厚労省はこの日の中医協に、経済安全保障推進法に基づく、サプライチェーン強靭化に向けた取り組みとして、22年度第2次補正予算案で553億円を計上したことを報告した。経済安全保障推進法では、国民の生存に必要不可欠な物資で要件を満たす品目を特定重要物資として政令指定し、国が民間企業に対し、支援を講ずることとなっている。医薬品では原材料の供給が1か国にのみ依存しており、過去に供給途絶などの蓋然性が認められることから抗菌剤を候補に、原薬の製造設備と、原材料・原薬の備蓄施設の構築を一体的に行うための体制整備支援を予定しているという。政令指定は年内を目途に行うことも報告された。

◎支払側・松本委員 不採算品再算定など「個別に対象品目の検討を」 改定にメリハリを

赤字品目を救済する薬価上のルールとしては、不採算品再算定があるが、市場実勢価改定と連動していないルールとされている。支払側の松本委員は、「実勢価改定と連動しない措置を安定供給のために実施するということであれば、少なくとも一律的な対応ではなく、個別に対象品目を精査することが不可欠だ。また、国民生活や患者負担への影響を考慮することも極めて重要な視点だ。安定供給の対応においても、当然薬価改定の中でメリハリを利かせるべきということも主張させていただく」と述べた。

このほか、診療側の有澤賢二委員(日本薬剤師会理事)は、21年度改定でコロナ特例が措置されたことを引き合いに、「現在の安定供給に大きな支障があり、さらに物価高騰などの状況下では、コロナ特例のような対応や不採算品目への対応といったような、安定供給の確保をするための措置を既収載品ルールの適用としてではなく、緊急的なものとして対応すべき」と述べた。

◎改定範囲 前回改定踏襲に「合理的な根拠はない」 診療側・長島委員

診療報酬の改定範囲については、診療側の長島委員は、「安定供給に支障が生じているなかで、6年連続して薬価を一律に引き下げると医薬品の供給に致命的な打撃となり、国民の生命と健康に重大な影響を与える懸念があることや、物価高騰による製造コストの上昇などを踏まえれば、前回の21年度の対象範囲をそのまま踏襲することに合理的な根拠はなく、現状に即した合理的な判断を行うべき」と述べた。診療側の有澤委員は、「今回の薬価調査の結果である平均乖離率7%を踏まえても、対象範囲は少なくとも平均乖離率を超えたもののみを対象とすべき。前回のように、平均乖離率より切り込んだ形での線引きは行うべきではないと改めて主張させていただく」と述べた。

◎“乖離額”視野で新薬や希少疾病が影響受けやすく 

支払側から「乖離率だけでなく、乖離額も考慮するか議論すべき」との声があがったことを受け、厚労省はこの日の中医協に、乖離額についての資料を提示。
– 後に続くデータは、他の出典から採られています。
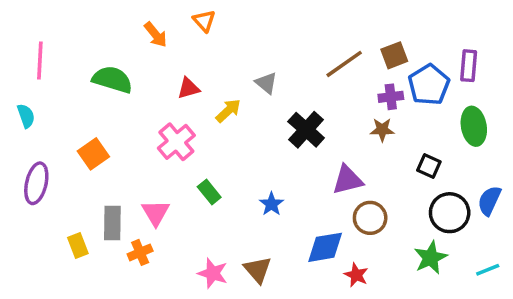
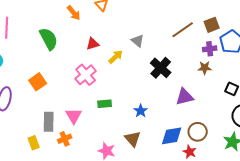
green semicircle: (112, 80) -> (49, 39), turned 45
green rectangle: (209, 192) -> (105, 104), turned -56
brown circle: (370, 218) -> (198, 132), moved
yellow rectangle: (78, 246) -> (34, 143), moved
brown triangle: (258, 270) -> (133, 139), moved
「単価が高額な薬剤では、新薬や希少疾病用の薬剤が多くを占めており、乖離額で考えるとこのような薬剤の方が影響を受けやすくなる可能性がある」とした。また、一日薬価合わせの考えが基本であることから、投与数量・回数が少ない薬剤の方が影響を受けやすいと説明した。診療側の有澤委員は、「イノベーションの評価などを促進し、国民が必要とされる医薬品にアクセスすることを確保していく観点からも逆行するもので、率で見ないと不公平なものとなってしまう。乖離額という考え方を適用していくことは適切でない」と主張した。